**Activity**
Check each line of the entries for "hints" and report the ones that have it.

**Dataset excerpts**
* * *
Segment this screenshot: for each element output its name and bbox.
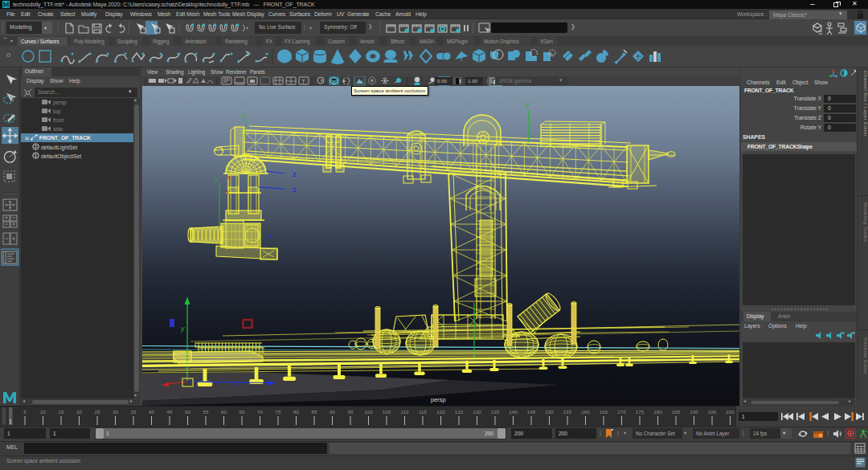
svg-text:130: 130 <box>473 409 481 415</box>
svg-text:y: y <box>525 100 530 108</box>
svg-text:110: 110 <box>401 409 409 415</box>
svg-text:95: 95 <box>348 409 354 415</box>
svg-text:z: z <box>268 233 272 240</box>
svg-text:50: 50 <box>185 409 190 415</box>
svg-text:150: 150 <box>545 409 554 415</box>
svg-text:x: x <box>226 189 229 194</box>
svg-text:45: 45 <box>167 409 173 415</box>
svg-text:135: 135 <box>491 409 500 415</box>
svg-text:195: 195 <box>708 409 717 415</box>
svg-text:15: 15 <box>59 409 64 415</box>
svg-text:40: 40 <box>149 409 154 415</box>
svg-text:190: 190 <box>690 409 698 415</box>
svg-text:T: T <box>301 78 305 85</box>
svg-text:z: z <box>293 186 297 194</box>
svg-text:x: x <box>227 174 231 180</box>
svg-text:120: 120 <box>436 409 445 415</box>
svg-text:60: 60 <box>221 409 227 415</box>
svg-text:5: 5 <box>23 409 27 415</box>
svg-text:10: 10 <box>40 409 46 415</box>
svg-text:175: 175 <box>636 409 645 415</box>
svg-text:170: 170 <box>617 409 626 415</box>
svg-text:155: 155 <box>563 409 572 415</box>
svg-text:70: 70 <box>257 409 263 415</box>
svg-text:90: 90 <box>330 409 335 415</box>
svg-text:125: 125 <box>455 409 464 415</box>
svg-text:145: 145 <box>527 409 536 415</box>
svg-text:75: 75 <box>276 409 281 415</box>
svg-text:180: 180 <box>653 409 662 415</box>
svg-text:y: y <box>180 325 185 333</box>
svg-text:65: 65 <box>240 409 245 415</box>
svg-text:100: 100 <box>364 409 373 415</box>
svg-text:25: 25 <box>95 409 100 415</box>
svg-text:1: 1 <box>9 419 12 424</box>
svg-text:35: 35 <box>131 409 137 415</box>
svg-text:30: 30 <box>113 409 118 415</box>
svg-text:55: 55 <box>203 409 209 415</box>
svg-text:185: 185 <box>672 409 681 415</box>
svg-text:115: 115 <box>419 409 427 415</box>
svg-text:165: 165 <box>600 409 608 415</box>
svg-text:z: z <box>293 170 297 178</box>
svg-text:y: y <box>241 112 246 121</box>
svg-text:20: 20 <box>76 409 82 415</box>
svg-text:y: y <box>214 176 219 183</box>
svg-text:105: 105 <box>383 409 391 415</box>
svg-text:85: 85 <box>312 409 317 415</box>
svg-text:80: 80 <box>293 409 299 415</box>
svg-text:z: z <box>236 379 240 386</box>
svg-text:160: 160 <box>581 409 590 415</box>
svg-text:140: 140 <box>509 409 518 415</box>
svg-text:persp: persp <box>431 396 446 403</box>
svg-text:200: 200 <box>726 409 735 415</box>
* * *
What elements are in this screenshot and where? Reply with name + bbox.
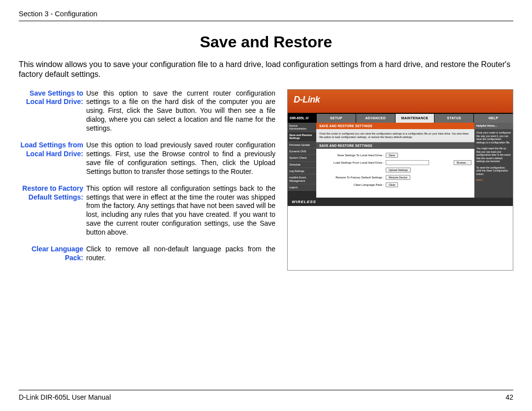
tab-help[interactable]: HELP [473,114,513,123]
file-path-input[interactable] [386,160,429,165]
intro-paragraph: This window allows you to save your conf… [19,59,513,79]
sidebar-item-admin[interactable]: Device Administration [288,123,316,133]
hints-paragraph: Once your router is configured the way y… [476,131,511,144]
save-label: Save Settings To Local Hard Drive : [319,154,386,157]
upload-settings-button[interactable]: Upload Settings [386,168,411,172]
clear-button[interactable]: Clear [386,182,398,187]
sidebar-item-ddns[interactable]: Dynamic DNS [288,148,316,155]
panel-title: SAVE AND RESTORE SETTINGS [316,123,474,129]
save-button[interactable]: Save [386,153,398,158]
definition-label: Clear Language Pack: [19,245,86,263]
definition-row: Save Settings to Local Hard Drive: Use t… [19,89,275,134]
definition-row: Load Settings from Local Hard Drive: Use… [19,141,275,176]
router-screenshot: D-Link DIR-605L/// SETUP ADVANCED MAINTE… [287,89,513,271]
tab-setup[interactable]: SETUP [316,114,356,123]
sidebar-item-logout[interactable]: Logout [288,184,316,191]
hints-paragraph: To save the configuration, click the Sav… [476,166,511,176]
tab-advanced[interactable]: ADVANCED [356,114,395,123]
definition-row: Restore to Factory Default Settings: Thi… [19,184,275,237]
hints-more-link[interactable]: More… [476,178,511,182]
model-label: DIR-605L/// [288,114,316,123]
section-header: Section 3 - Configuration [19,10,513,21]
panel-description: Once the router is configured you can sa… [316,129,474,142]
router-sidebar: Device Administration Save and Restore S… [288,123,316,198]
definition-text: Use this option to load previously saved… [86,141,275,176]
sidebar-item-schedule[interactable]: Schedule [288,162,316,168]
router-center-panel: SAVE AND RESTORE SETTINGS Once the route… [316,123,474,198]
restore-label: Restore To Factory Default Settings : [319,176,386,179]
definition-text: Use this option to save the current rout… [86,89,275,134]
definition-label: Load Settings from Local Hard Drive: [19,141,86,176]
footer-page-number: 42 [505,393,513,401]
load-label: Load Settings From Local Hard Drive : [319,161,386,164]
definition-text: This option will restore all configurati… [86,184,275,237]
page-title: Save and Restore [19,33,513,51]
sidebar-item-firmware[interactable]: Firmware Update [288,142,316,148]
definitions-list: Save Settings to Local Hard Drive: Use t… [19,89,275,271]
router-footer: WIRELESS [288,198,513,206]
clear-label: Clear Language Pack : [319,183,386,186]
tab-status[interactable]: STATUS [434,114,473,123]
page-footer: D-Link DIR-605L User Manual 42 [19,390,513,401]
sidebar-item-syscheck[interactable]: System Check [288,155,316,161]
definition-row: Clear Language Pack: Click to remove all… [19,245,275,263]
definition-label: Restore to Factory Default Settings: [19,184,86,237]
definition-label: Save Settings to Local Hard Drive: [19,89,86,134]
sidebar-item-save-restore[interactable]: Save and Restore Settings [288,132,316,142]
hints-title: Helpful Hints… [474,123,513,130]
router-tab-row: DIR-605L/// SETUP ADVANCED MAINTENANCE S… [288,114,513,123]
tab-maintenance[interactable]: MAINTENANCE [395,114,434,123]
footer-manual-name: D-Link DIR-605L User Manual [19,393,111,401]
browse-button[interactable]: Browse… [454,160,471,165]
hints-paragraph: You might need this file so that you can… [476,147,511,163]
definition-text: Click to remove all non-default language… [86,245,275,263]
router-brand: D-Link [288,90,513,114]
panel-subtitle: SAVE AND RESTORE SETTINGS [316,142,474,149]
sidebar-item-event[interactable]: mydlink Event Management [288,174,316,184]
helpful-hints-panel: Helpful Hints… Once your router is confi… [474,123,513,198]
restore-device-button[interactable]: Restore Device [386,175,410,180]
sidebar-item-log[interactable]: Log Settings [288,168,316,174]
* * *
**Reply to the exercise**
hints-paragraph: Once your router is configured the way y… [476,131,511,144]
hints-paragraph: To save the configuration, click the Sav… [476,166,511,176]
hints-more-link[interactable]: More… [476,178,511,182]
hints-title: Helpful Hints… [474,123,513,130]
hints-paragraph: You might need this file so that you can… [476,147,511,163]
helpful-hints-panel: Helpful Hints… Once your router is confi… [474,123,513,198]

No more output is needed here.